▶ DATASET EXTRACT:
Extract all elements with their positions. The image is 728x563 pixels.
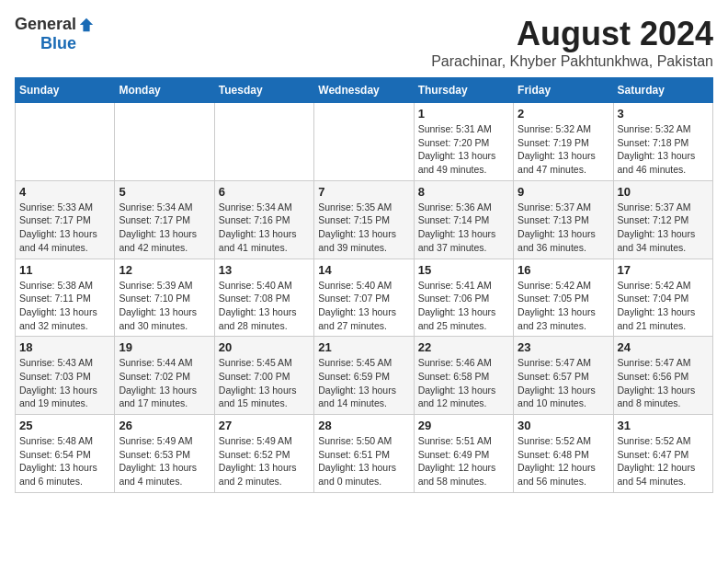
day-number: 1: [418, 107, 509, 121]
day-info: Sunrise: 5:50 AM Sunset: 6:51 PM Dayligh…: [318, 434, 409, 488]
day-info: Sunrise: 5:32 AM Sunset: 7:19 PM Dayligh…: [518, 122, 609, 177]
day-info: Sunrise: 5:52 AM Sunset: 6:48 PM Dayligh…: [518, 434, 609, 488]
day-number: 23: [518, 340, 609, 354]
day-info: Sunrise: 5:46 AM Sunset: 6:58 PM Dayligh…: [418, 356, 509, 410]
calendar-cell: 24Sunrise: 5:47 AM Sunset: 6:56 PM Dayli…: [613, 337, 712, 415]
week-row-3: 11Sunrise: 5:38 AM Sunset: 7:11 PM Dayli…: [16, 259, 713, 337]
calendar-body: 1Sunrise: 5:31 AM Sunset: 7:20 PM Daylig…: [16, 103, 713, 493]
day-info: Sunrise: 5:38 AM Sunset: 7:11 PM Dayligh…: [19, 279, 110, 333]
day-info: Sunrise: 5:48 AM Sunset: 6:54 PM Dayligh…: [19, 434, 110, 488]
day-number: 6: [219, 185, 310, 199]
calendar-cell: 5Sunrise: 5:34 AM Sunset: 7:17 PM Daylig…: [115, 180, 214, 259]
week-row-4: 18Sunrise: 5:43 AM Sunset: 7:03 PM Dayli…: [16, 337, 713, 415]
day-number: 8: [418, 185, 509, 199]
header-day-friday: Friday: [514, 78, 613, 103]
day-info: Sunrise: 5:40 AM Sunset: 7:08 PM Dayligh…: [219, 279, 310, 333]
calendar-cell: 18Sunrise: 5:43 AM Sunset: 7:03 PM Dayli…: [16, 337, 115, 415]
calendar-cell: 4Sunrise: 5:33 AM Sunset: 7:17 PM Daylig…: [16, 180, 115, 259]
day-info: Sunrise: 5:35 AM Sunset: 7:15 PM Dayligh…: [318, 201, 409, 255]
calendar-cell: 20Sunrise: 5:45 AM Sunset: 7:00 PM Dayli…: [214, 337, 313, 415]
calendar-cell: 27Sunrise: 5:49 AM Sunset: 6:52 PM Dayli…: [214, 415, 313, 493]
header-day-monday: Monday: [115, 78, 214, 103]
header-day-tuesday: Tuesday: [214, 78, 313, 103]
day-info: Sunrise: 5:43 AM Sunset: 7:03 PM Dayligh…: [19, 356, 110, 410]
calendar-cell: 1Sunrise: 5:31 AM Sunset: 7:20 PM Daylig…: [414, 103, 513, 181]
day-number: 21: [318, 340, 409, 354]
calendar-cell: 11Sunrise: 5:38 AM Sunset: 7:11 PM Dayli…: [16, 259, 115, 337]
day-info: Sunrise: 5:31 AM Sunset: 7:20 PM Dayligh…: [418, 122, 509, 177]
week-row-2: 4Sunrise: 5:33 AM Sunset: 7:17 PM Daylig…: [16, 180, 713, 259]
calendar-cell: [16, 103, 115, 181]
calendar-header: SundayMondayTuesdayWednesdayThursdayFrid…: [16, 78, 713, 103]
title-block: August 2024 Parachinar, Khyber Pakhtunkh…: [431, 15, 713, 70]
calendar-cell: 30Sunrise: 5:52 AM Sunset: 6:48 PM Dayli…: [514, 415, 613, 493]
calendar-cell: 9Sunrise: 5:37 AM Sunset: 7:13 PM Daylig…: [514, 180, 613, 259]
calendar-cell: 29Sunrise: 5:51 AM Sunset: 6:49 PM Dayli…: [414, 415, 513, 493]
day-info: Sunrise: 5:42 AM Sunset: 7:04 PM Dayligh…: [618, 279, 709, 333]
day-number: 16: [518, 263, 609, 277]
calendar-cell: 28Sunrise: 5:50 AM Sunset: 6:51 PM Dayli…: [314, 415, 414, 493]
logo-general-text: General: [15, 15, 76, 34]
day-number: 27: [219, 419, 310, 432]
calendar-cell: 12Sunrise: 5:39 AM Sunset: 7:10 PM Dayli…: [115, 259, 214, 337]
header-day-wednesday: Wednesday: [314, 78, 414, 103]
calendar-cell: 16Sunrise: 5:42 AM Sunset: 7:05 PM Dayli…: [514, 259, 613, 337]
day-number: 2: [518, 107, 609, 121]
day-info: Sunrise: 5:51 AM Sunset: 6:49 PM Dayligh…: [418, 434, 509, 488]
calendar-cell: 2Sunrise: 5:32 AM Sunset: 7:19 PM Daylig…: [514, 103, 613, 181]
day-number: 22: [418, 340, 509, 354]
day-number: 28: [318, 419, 409, 432]
calendar-cell: 25Sunrise: 5:48 AM Sunset: 6:54 PM Dayli…: [16, 415, 115, 493]
main-title: August 2024: [431, 15, 713, 53]
calendar-cell: 3Sunrise: 5:32 AM Sunset: 7:18 PM Daylig…: [613, 103, 712, 181]
calendar-cell: 15Sunrise: 5:41 AM Sunset: 7:06 PM Dayli…: [414, 259, 513, 337]
day-number: 26: [119, 419, 210, 432]
day-info: Sunrise: 5:33 AM Sunset: 7:17 PM Dayligh…: [19, 201, 110, 255]
calendar-cell: 21Sunrise: 5:45 AM Sunset: 6:59 PM Dayli…: [314, 337, 414, 415]
day-number: 10: [618, 185, 709, 199]
page-header: General Blue August 2024 Parachinar, Khy…: [15, 15, 713, 70]
week-row-5: 25Sunrise: 5:48 AM Sunset: 6:54 PM Dayli…: [16, 415, 713, 493]
day-info: Sunrise: 5:36 AM Sunset: 7:14 PM Dayligh…: [418, 201, 509, 255]
header-row: SundayMondayTuesdayWednesdayThursdayFrid…: [16, 78, 713, 103]
day-number: 20: [219, 340, 310, 354]
day-number: 31: [618, 419, 709, 432]
day-info: Sunrise: 5:34 AM Sunset: 7:17 PM Dayligh…: [119, 201, 210, 255]
day-info: Sunrise: 5:41 AM Sunset: 7:06 PM Dayligh…: [418, 279, 509, 333]
svg-marker-0: [80, 17, 93, 30]
day-number: 19: [119, 340, 210, 354]
day-number: 14: [318, 263, 409, 277]
logo-icon: [78, 17, 95, 33]
day-number: 11: [19, 263, 110, 277]
day-info: Sunrise: 5:42 AM Sunset: 7:05 PM Dayligh…: [518, 279, 609, 333]
day-number: 25: [19, 419, 110, 432]
header-day-thursday: Thursday: [414, 78, 513, 103]
header-day-sunday: Sunday: [16, 78, 115, 103]
calendar-cell: 6Sunrise: 5:34 AM Sunset: 7:16 PM Daylig…: [214, 180, 313, 259]
calendar-cell: [314, 103, 414, 181]
calendar-cell: [115, 103, 214, 181]
day-info: Sunrise: 5:49 AM Sunset: 6:52 PM Dayligh…: [219, 434, 310, 488]
calendar-cell: 13Sunrise: 5:40 AM Sunset: 7:08 PM Dayli…: [214, 259, 313, 337]
calendar-cell: 26Sunrise: 5:49 AM Sunset: 6:53 PM Dayli…: [115, 415, 214, 493]
calendar-cell: 17Sunrise: 5:42 AM Sunset: 7:04 PM Dayli…: [613, 259, 712, 337]
day-number: 17: [618, 263, 709, 277]
logo-blue-text: Blue: [40, 34, 76, 53]
calendar-table: SundayMondayTuesdayWednesdayThursdayFrid…: [15, 77, 713, 493]
day-number: 29: [418, 419, 509, 432]
calendar-cell: 14Sunrise: 5:40 AM Sunset: 7:07 PM Dayli…: [314, 259, 414, 337]
day-number: 13: [219, 263, 310, 277]
day-info: Sunrise: 5:52 AM Sunset: 6:47 PM Dayligh…: [618, 434, 709, 488]
subtitle: Parachinar, Khyber Pakhtunkhwa, Pakistan: [431, 53, 713, 70]
day-number: 30: [518, 419, 609, 432]
calendar-cell: 7Sunrise: 5:35 AM Sunset: 7:15 PM Daylig…: [314, 180, 414, 259]
day-number: 4: [19, 185, 110, 199]
day-number: 3: [618, 107, 709, 121]
calendar-cell: 10Sunrise: 5:37 AM Sunset: 7:12 PM Dayli…: [613, 180, 712, 259]
day-number: 7: [318, 185, 409, 199]
day-info: Sunrise: 5:45 AM Sunset: 6:59 PM Dayligh…: [318, 356, 409, 410]
header-day-saturday: Saturday: [613, 78, 712, 103]
week-row-1: 1Sunrise: 5:31 AM Sunset: 7:20 PM Daylig…: [16, 103, 713, 181]
calendar-cell: 19Sunrise: 5:44 AM Sunset: 7:02 PM Dayli…: [115, 337, 214, 415]
calendar-cell: [214, 103, 313, 181]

▶ WHAT IS EXPECTED:
Copy down each line in the entries that has the word "text".

▶ RESULT OF THIS TASK:
logo-general-text: General: [15, 15, 76, 34]
logo-blue-text: Blue: [40, 34, 76, 53]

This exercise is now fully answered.